# TASK PROMPT
Down to the final line, print the records again exactly.

Start of DATASET CONTENT

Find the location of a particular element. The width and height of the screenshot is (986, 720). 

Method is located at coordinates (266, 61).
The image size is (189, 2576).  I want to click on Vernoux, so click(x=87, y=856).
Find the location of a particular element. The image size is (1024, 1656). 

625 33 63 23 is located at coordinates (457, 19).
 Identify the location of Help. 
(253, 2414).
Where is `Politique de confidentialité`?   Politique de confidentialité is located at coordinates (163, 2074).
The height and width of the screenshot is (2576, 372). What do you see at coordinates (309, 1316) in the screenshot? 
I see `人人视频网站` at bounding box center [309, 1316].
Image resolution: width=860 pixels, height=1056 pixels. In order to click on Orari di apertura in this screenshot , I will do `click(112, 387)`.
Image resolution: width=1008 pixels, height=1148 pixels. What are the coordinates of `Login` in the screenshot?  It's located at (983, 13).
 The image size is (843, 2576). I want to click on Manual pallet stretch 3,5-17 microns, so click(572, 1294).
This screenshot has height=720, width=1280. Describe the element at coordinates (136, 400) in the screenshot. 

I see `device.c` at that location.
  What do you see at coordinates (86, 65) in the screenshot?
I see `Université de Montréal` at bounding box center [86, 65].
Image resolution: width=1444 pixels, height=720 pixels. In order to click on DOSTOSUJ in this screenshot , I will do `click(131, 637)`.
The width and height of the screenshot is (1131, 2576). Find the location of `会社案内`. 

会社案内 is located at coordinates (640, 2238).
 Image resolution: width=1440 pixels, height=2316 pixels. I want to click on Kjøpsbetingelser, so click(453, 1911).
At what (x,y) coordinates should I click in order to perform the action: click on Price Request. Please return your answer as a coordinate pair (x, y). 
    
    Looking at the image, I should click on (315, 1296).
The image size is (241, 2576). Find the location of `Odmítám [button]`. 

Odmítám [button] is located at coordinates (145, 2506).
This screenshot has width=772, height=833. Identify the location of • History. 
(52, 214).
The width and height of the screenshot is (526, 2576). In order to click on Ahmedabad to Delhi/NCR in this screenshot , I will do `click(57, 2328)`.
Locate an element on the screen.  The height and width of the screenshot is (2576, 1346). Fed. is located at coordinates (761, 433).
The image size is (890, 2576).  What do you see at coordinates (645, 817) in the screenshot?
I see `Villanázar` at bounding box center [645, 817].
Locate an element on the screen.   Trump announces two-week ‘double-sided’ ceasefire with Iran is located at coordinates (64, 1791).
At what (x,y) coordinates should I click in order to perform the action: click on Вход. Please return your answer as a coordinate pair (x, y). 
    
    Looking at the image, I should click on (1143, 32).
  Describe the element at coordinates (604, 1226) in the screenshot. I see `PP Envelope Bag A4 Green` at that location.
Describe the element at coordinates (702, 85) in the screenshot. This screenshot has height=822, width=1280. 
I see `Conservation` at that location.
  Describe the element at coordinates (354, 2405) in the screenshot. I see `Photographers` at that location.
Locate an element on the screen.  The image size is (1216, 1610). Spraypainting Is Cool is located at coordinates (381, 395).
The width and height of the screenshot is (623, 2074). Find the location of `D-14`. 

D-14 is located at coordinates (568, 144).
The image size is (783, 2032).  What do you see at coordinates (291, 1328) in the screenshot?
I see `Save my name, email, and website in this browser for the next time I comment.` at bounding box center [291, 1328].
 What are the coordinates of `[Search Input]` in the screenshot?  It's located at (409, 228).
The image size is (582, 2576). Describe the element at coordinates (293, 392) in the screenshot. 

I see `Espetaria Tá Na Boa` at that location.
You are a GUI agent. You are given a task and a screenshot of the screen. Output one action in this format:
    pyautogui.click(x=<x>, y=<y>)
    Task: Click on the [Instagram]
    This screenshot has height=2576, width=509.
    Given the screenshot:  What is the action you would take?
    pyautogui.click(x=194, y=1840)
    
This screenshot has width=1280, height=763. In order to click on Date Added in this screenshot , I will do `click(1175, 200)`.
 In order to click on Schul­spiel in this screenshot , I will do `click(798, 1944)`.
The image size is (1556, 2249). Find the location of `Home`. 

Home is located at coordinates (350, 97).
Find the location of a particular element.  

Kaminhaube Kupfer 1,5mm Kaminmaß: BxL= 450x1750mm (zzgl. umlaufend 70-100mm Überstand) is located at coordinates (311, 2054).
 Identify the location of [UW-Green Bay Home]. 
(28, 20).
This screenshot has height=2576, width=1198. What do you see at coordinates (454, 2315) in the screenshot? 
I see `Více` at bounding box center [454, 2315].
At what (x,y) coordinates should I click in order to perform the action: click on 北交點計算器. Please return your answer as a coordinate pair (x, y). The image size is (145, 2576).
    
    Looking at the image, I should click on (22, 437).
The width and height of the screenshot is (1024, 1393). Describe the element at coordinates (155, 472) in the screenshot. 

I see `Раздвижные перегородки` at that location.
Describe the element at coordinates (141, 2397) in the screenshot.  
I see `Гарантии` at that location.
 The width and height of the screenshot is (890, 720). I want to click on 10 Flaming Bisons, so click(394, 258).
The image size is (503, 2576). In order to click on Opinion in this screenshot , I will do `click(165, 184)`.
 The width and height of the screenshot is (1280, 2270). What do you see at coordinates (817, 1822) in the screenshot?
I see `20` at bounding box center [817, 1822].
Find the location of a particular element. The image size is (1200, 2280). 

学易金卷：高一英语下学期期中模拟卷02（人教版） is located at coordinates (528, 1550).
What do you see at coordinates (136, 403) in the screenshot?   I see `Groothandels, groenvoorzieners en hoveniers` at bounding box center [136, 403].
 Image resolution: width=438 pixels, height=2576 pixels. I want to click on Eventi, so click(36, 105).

End of DATASET CONTENT

# SOLUTION TO THIS PROBLEM
Find the location of a particular element. The width and height of the screenshot is (986, 720). 

Method is located at coordinates (266, 61).
The image size is (189, 2576).  I want to click on Vernoux, so click(x=87, y=856).
Find the location of a particular element. The image size is (1024, 1656). 

625 33 63 23 is located at coordinates (457, 19).
 Identify the location of Help. 
(253, 2414).
Where is `Politique de confidentialité`?   Politique de confidentialité is located at coordinates (163, 2074).
The height and width of the screenshot is (2576, 372). What do you see at coordinates (309, 1316) in the screenshot? 
I see `人人视频网站` at bounding box center [309, 1316].
Image resolution: width=860 pixels, height=1056 pixels. In order to click on Orari di apertura in this screenshot , I will do `click(112, 387)`.
Image resolution: width=1008 pixels, height=1148 pixels. What are the coordinates of `Login` in the screenshot?  It's located at (983, 13).
 The image size is (843, 2576). I want to click on Manual pallet stretch 3,5-17 microns, so click(572, 1294).
This screenshot has height=720, width=1280. Describe the element at coordinates (136, 400) in the screenshot. 

I see `device.c` at that location.
  What do you see at coordinates (86, 65) in the screenshot?
I see `Université de Montréal` at bounding box center [86, 65].
Image resolution: width=1444 pixels, height=720 pixels. In order to click on DOSTOSUJ in this screenshot , I will do `click(131, 637)`.
The width and height of the screenshot is (1131, 2576). Find the location of `会社案内`. 

会社案内 is located at coordinates (640, 2238).
 Image resolution: width=1440 pixels, height=2316 pixels. I want to click on Kjøpsbetingelser, so click(453, 1911).
At what (x,y) coordinates should I click in order to perform the action: click on Price Request. Please return your answer as a coordinate pair (x, y). 
    
    Looking at the image, I should click on (315, 1296).
The image size is (241, 2576). Find the location of `Odmítám [button]`. 

Odmítám [button] is located at coordinates (145, 2506).
This screenshot has width=772, height=833. Identify the location of • History. 
(52, 214).
The width and height of the screenshot is (526, 2576). In order to click on Ahmedabad to Delhi/NCR in this screenshot , I will do `click(57, 2328)`.
Locate an element on the screen.  The height and width of the screenshot is (2576, 1346). Fed. is located at coordinates (761, 433).
The image size is (890, 2576).  What do you see at coordinates (645, 817) in the screenshot?
I see `Villanázar` at bounding box center [645, 817].
Locate an element on the screen.   Trump announces two-week ‘double-sided’ ceasefire with Iran is located at coordinates (64, 1791).
At what (x,y) coordinates should I click in order to perform the action: click on Вход. Please return your answer as a coordinate pair (x, y). 
    
    Looking at the image, I should click on (1143, 32).
  Describe the element at coordinates (604, 1226) in the screenshot. I see `PP Envelope Bag A4 Green` at that location.
Describe the element at coordinates (702, 85) in the screenshot. This screenshot has height=822, width=1280. 
I see `Conservation` at that location.
  Describe the element at coordinates (354, 2405) in the screenshot. I see `Photographers` at that location.
Locate an element on the screen.  The image size is (1216, 1610). Spraypainting Is Cool is located at coordinates (381, 395).
The width and height of the screenshot is (623, 2074). Find the location of `D-14`. 

D-14 is located at coordinates (568, 144).
The image size is (783, 2032).  What do you see at coordinates (291, 1328) in the screenshot?
I see `Save my name, email, and website in this browser for the next time I comment.` at bounding box center [291, 1328].
 What are the coordinates of `[Search Input]` in the screenshot?  It's located at (409, 228).
The image size is (582, 2576). Describe the element at coordinates (293, 392) in the screenshot. 

I see `Espetaria Tá Na Boa` at that location.
You are a GUI agent. You are given a task and a screenshot of the screen. Output one action in this format:
    pyautogui.click(x=<x>, y=<y>)
    Task: Click on the [Instagram]
    This screenshot has height=2576, width=509.
    Given the screenshot:  What is the action you would take?
    pyautogui.click(x=194, y=1840)
    
This screenshot has width=1280, height=763. In order to click on Date Added in this screenshot , I will do `click(1175, 200)`.
 In order to click on Schul­spiel in this screenshot , I will do `click(798, 1944)`.
The image size is (1556, 2249). Find the location of `Home`. 

Home is located at coordinates (350, 97).
Find the location of a particular element.  

Kaminhaube Kupfer 1,5mm Kaminmaß: BxL= 450x1750mm (zzgl. umlaufend 70-100mm Überstand) is located at coordinates (311, 2054).
 Identify the location of [UW-Green Bay Home]. 
(28, 20).
This screenshot has height=2576, width=1198. What do you see at coordinates (454, 2315) in the screenshot? 
I see `Více` at bounding box center [454, 2315].
At what (x,y) coordinates should I click in order to perform the action: click on 北交點計算器. Please return your answer as a coordinate pair (x, y). The image size is (145, 2576).
    
    Looking at the image, I should click on (22, 437).
The width and height of the screenshot is (1024, 1393). Describe the element at coordinates (155, 472) in the screenshot. 

I see `Раздвижные перегородки` at that location.
Describe the element at coordinates (141, 2397) in the screenshot.  
I see `Гарантии` at that location.
 The width and height of the screenshot is (890, 720). I want to click on 10 Flaming Bisons, so click(394, 258).
The image size is (503, 2576). In order to click on Opinion in this screenshot , I will do `click(165, 184)`.
 The width and height of the screenshot is (1280, 2270). What do you see at coordinates (817, 1822) in the screenshot?
I see `20` at bounding box center [817, 1822].
Find the location of a particular element. The image size is (1200, 2280). 

学易金卷：高一英语下学期期中模拟卷02（人教版） is located at coordinates (528, 1550).
What do you see at coordinates (136, 403) in the screenshot?   I see `Groothandels, groenvoorzieners en hoveniers` at bounding box center [136, 403].
 Image resolution: width=438 pixels, height=2576 pixels. I want to click on Eventi, so click(36, 105).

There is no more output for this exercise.